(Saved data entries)
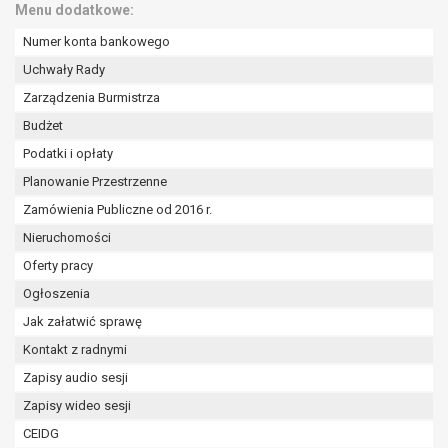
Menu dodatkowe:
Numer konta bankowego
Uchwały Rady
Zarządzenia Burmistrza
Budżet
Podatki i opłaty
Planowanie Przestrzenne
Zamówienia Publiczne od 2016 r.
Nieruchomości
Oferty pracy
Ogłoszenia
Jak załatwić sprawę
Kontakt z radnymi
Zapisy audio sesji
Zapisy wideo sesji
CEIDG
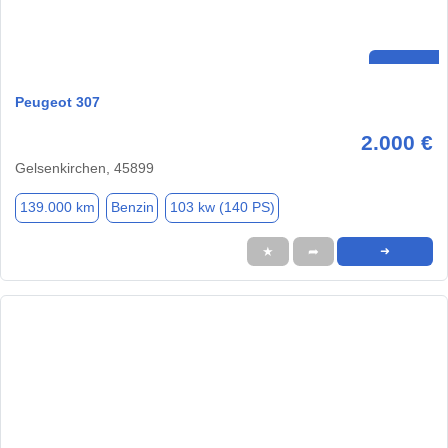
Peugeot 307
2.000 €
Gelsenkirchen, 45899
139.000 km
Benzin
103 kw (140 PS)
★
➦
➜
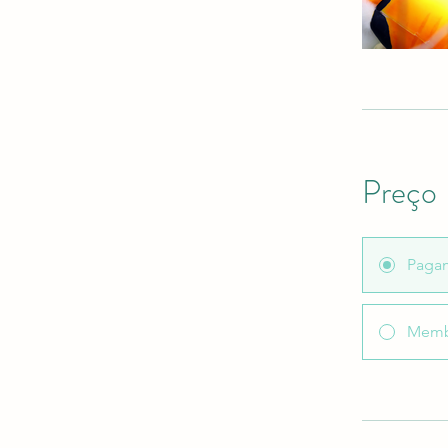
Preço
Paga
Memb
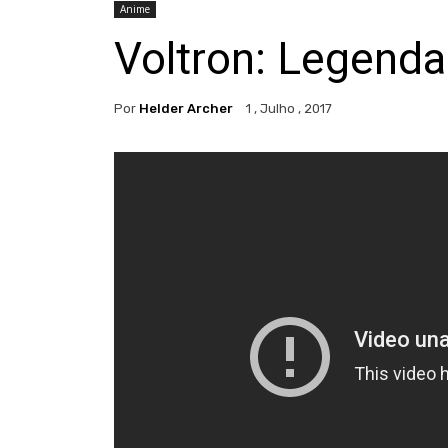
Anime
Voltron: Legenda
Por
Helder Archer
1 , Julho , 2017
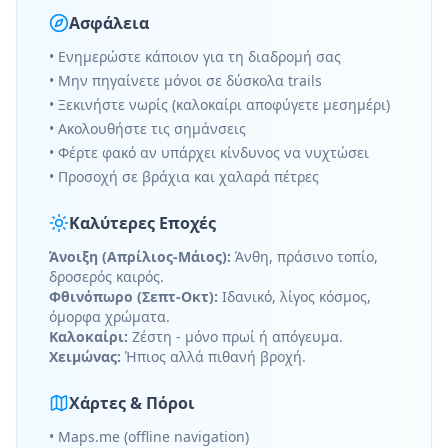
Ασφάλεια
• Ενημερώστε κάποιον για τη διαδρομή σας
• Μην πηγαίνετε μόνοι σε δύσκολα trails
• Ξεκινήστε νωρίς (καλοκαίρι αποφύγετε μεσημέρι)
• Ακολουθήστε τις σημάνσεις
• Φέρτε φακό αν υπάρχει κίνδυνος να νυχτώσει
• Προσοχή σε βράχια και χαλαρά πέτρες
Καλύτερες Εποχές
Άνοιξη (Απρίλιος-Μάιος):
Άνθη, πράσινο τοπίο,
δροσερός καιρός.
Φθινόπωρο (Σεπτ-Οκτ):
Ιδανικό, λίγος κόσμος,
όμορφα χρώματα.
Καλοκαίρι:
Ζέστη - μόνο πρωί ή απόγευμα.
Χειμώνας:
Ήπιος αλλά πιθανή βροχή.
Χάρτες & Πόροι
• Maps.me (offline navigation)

Problem
Only a number belongs in the answer: the number of lines in the preceding data that hold "Zapisy".

Solution for this exercise
2